> [ABOUT THIS EXERCISE] Please report how many lines in the records below contain the word "Grundstücke", and give nothing else.

[[ SUPPLIED ENTRIES, beginning ]]

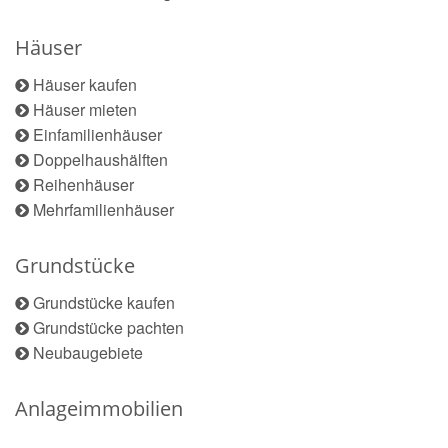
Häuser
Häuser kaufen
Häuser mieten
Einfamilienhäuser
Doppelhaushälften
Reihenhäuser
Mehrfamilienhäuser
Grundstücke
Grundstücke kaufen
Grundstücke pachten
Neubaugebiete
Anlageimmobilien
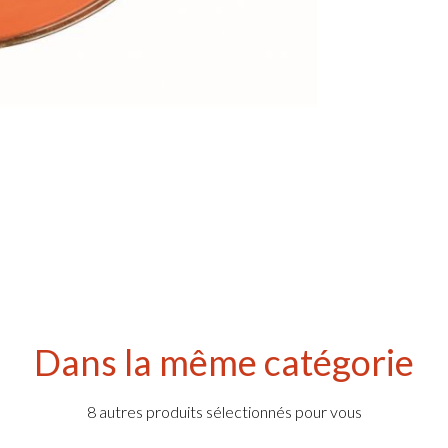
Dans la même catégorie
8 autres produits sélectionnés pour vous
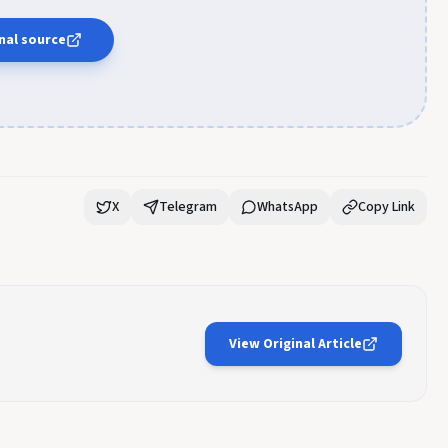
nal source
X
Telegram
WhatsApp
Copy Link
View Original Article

[[ SUPPLIED ENTRIES, end ]]
[[ SUPPLIED ENTRIES, beginning ]]

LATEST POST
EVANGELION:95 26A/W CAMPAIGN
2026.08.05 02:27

[[ SUPPLIED ENTRIES, end ]]

> [RESPONSE TO THE TASK] 3